I know for a fact that I read more than 1500 books before I graduated from Elementary school. But then again, I've always been a book nerd.


----------



## robin.goodfellow (Nov 17, 2008)

> Then again, the library folks were excited because the number of people who read one fiction worker a year rose to 52% this year. Which means that 48% of the adults in the country didn't read one fiction work a year. Which is kind of pathetic.


Okay, that's frightening. On the other hand, it explains a WHOLE lot about the people around me. I'm keeping a spreadsheet of books that I own (I know: obsessive much?), but it's only got current books on it. I didn't include books that I had traded away, or sold, or loaned out and never saw again. But I have to think I've read more than 1500 books in my lifetime. I mean, today that comes out to 44 books a year. Which doesn't seem unreasonable to me.


----------



## MamaProfCrash (Dec 16, 2008)

robin.goodfellow said:


> Okay, that's frightening. On the other hand, it explains a WHOLE lot about the people around me. I'm keeping a spreadsheet of books that I own (I know: obsessive much?), but it's only got current books on it. I didn't include books that I had traded away, or sold, or loaned out and never saw again. But I have to think I've read more than 1500 books in my lifetime. I mean, today that comes out to 44 books a year. Which doesn't seem unreasonable to me.


Agreed. I think I can safely say I read at least 30 books a year if not more. I have had years were I read less (right after finishing graduate school) but not too many.

Clearly we are weird. And that is a great thing.


----------



## Kind (Jan 28, 2009)

Yikes, so much reading to do! Articles are popping all over the place.


----------



## MonaSW (Nov 16, 2008)

ProfCrash said:


> Agreed. I think I can safely say I read at least 30 books a year if not more. I have had years were I read less (right after finishing graduate school) but not too many.
> 
> Clearly we are weird. And that is a great thing.

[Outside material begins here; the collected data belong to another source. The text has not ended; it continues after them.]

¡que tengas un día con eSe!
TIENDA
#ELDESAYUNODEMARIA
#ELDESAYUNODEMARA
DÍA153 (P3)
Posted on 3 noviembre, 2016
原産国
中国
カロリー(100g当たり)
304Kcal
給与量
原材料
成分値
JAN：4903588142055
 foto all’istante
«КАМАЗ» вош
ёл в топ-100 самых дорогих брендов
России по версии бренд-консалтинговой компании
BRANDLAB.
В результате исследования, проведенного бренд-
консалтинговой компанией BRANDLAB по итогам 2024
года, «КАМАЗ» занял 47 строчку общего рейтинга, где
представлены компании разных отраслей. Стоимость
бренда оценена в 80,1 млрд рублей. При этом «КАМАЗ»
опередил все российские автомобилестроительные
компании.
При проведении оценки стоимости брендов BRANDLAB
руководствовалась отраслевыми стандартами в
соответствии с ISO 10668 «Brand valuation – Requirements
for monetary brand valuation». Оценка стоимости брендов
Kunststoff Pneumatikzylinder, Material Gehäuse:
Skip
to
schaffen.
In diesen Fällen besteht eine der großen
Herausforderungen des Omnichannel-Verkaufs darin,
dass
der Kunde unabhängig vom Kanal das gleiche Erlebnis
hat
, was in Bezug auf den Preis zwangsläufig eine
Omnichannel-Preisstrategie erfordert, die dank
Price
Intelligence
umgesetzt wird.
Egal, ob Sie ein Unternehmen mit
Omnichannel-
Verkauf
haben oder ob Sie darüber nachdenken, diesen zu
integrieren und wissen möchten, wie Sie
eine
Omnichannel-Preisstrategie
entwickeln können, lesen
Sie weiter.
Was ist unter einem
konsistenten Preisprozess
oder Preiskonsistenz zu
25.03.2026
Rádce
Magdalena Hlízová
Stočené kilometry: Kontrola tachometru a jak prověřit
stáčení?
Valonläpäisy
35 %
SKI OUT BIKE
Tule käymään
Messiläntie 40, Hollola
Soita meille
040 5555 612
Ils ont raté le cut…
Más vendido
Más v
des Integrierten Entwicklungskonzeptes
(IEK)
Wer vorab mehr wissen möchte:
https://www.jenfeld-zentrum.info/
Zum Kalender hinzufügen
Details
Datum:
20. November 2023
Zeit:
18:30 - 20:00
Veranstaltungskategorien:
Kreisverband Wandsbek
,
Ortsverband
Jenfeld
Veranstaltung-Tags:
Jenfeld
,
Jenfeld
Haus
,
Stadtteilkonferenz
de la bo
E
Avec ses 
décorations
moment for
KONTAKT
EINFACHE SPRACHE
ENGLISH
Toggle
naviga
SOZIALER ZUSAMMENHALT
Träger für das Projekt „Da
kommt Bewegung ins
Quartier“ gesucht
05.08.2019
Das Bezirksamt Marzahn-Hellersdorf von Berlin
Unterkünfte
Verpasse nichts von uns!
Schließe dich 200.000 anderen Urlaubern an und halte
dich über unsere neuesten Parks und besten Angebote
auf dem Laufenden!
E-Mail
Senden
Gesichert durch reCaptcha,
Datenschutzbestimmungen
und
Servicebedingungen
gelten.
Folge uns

I'm in trouble, since I got my Kindle I have been averaging over 20 a month.


----------



## KindleKid (Feb 11, 2009)

MonaSW said:


> I'm in trouble, since I got my Kindle I have been averaging over 20 a month.


That's insane! Do you a day job?


----------



## standaman (Feb 11, 2009)

Thanks for those! Awesome stuff.


----------



## MonaSW (Nov 16, 2008)

KindleKid said:


> That's insane! Do you a day job?


Yes, I work 9 hours a day, most days. I just read very fast.


----------



## MamaProfCrash (Dec 16, 2008)

Admins: Could we change the name of this thread to Kindle in the Media? It would be nice to have one place to look for Kindle info and it would decrease the amount of topics created. I don't know if that is an issue for the board but there are boards were the more topics = more space used = more costly.

http://www.nytimes.com/2009/02/11/business/economy/11leonhardt.html?_r=2&scp=1&sq=tricky%20question&st=cse (Kindle as economic saver)



> I asked behavioral economists for some other examples, and they helped me come up with a nice little list. Parents of young children can join Costco and make up their membership fee with just a few months of diaper purchases. Drivers can inflate their tires, change their air and fuel filters and start getting better mileage. Frequent book buyers who don't mind screen reading can buy the new Kindle. It costs $359, but most new books then cost less than $10.


----------



## MamaProfCrash (Dec 16, 2008)

http://blogs.reuters.com/mediafile/2009/02/10/amazons-jeff-bezos-talks-about-kindle-2/ Rueters interview with Jeff Bezos

Interesting, he mentions selling Kindle books on mobile devices. His answer isn't totally evasive or the stock "We don't discuss that" which makes me think that something thing is going to be announced sooner rather then later.


----------



## KBoards Admin (Nov 27, 2007)

ProfCrash said:


> Admins: Could we change the name of this thread to Kindle in the Media? It would be nice to have one place to look for Kindle info and it would decrease the amount of topics created. I don't know if that is an issue for the board but there are boards were the more topics = more space used = more costly.
> 
> http://www.nytimes.com/2009/02/11/business/economy/11leonhardt.html?_r=2&scp=1&sq=tricky%20question&st=cse (Kindle as economic saver)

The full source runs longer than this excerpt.